=== Work instruction ===
In the data below, find every line with the string "datos" and pull it out.

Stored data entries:
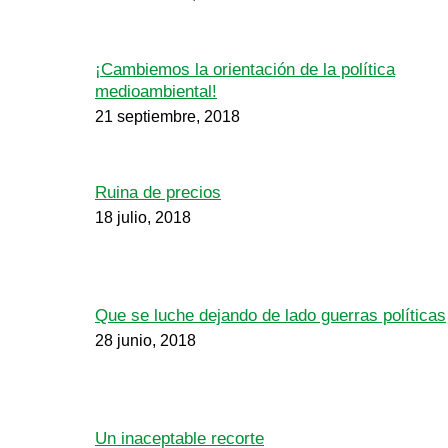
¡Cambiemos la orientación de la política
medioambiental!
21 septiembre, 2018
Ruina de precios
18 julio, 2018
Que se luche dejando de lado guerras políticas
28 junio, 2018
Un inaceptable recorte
--
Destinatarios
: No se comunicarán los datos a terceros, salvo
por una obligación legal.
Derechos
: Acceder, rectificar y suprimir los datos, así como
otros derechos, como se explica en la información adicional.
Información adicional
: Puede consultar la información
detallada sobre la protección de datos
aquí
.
--
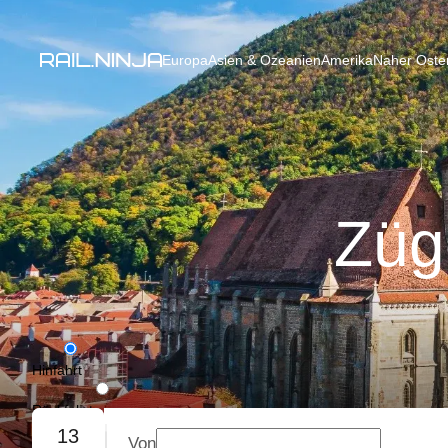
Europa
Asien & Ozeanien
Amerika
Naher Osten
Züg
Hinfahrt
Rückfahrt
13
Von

=== Written response ===
: No se comunicarán los datos a terceros, salvo
: Acceder, rectificar y suprimir los datos, así como
detallada sobre la protección de datos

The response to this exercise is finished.